Démonstration à l’échelle mondiale du lien entre les inégalités d’éducation et le fonctionnement cognitif chez les adultes âgés

Un récent article scientifique rédigé par des chercheurs du LISER et de l’université du Luxembourg (Javier Olivera, Francesco Andreoli, Anja Leist et Louis Chauvel) a été publié dans la revue Economics & Human Biology1. Il traite des effets persistants des inégalités d’éducation passées sur les différences de fonctionnement cognitif observées aujourd’hui chez les adultes âgés dans 29 pays. Le fonctionnement cognitif intact chez le sujet âgé concerne des domaines tels que l’attention, la réflexion, la compréhension, l’apprentissage, la prise de décisions et la résolution de problèmes. Lorsque l’âge augmente, un niveau initial élevé de fonctionnement cognitif prend toute son importance du fait de son déclin engendré par les processus de vieillissement cognitif.
Cependant, si de nombreuses études se sont intéressées à la mesure du niveau de fonctionnement cognitif et de ses déterminants, nous en savons peu sur les inégalités en la matière chez les sujets âgés. Leur degré et leurs déterminants pourraient pourtant fournir des informations importantes en termes de santé publique et d’élaboration de politiques. La répartition du fonctionnement cognitif chez les individus âgés peut refléter un potentiel non exploité dans ce domaine du fait d’inégalités scolaires dès l’enfance et d’un manque d’opportunités éducatives. Par conséquent, des inégalités cognitives prononcées chez les sujets âgés peuvent être associées à de faibles niveaux cognitifs moyens parmi ces personnes. Au vu des coûts élevés des troubles cognitifs et de leur importance dans les dépenses de santé, il est probable que des inégalités élevées de fonctionnement cognitif pèsent négativement sur la durabilité des services de santé.

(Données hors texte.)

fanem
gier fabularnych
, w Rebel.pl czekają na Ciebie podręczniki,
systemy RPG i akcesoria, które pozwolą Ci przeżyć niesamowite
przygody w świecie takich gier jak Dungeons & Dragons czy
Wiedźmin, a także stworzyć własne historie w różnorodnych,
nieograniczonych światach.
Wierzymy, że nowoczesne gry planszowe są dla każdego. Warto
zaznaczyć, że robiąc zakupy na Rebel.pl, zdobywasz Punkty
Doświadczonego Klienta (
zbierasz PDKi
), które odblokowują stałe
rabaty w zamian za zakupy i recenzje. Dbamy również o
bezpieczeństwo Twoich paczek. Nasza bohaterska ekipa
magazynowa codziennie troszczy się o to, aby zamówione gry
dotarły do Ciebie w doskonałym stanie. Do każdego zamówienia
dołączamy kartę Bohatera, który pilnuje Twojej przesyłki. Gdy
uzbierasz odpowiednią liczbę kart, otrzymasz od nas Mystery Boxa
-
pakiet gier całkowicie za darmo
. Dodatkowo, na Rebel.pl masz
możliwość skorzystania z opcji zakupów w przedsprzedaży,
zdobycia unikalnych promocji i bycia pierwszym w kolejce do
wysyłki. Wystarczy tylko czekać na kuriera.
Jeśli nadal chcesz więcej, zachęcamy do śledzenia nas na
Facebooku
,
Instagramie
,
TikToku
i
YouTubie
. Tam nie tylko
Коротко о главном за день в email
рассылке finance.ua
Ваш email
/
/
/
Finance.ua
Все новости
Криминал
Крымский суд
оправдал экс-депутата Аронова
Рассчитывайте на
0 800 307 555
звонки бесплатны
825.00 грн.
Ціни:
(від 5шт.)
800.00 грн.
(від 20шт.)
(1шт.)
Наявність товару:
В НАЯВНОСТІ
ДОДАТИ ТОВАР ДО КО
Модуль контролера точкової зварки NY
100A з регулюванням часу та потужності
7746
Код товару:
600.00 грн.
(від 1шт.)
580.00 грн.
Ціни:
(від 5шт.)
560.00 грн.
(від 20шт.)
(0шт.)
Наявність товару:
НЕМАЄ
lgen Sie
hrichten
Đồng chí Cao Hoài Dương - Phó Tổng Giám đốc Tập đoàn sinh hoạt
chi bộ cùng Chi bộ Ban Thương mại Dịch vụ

D’un point de vue plus large, les inégalités cognitives chez les sujets âgés peuvent également être associées à la répartition du bien-être au sein de cette population. En effet, le fonctionnement cognitif peut déterminer des dimensions essentielles à ces personnes, comme l’autonomie, la santé mentale ou encore la capacité à anticiper. Il a été démontré que les inégalités d’éducation avaient des conséquences durables en réduisant l’égalité des chances d’accumuler des ressources au fil de la vie.
L’étude exploite l’ensemble des enquêtes représentatives et publiquement disponibles comportant des informations comparables sur les personnes âgées en vue d’évaluer les inégalités de fonctionnement cognitif dans 29 pays. Elle utilise différentes mesures de fonctionnement cognitif considérées comme des indicateurs de performances cognitives des personnes âgées. L’un de ces indicateurs est le « rappel différé », qui correspond au nombre de mots correctement restitués à partir d’une liste de dix mots préalablement lus par la personne effectuant l’entretien. Il a été démontré qu’une augmentation d’un point de pourcentage de l’indice de Gini de l’éducation passée était associée à une hausse de 0,45 point de pourcentage de l’indice de Gini de rappel différé. Cela signifie que l’inégalité cognitive des personnes âgées peut s’expliquer en grande partie par les inégalités en matière d’éducation vécues dans le passé.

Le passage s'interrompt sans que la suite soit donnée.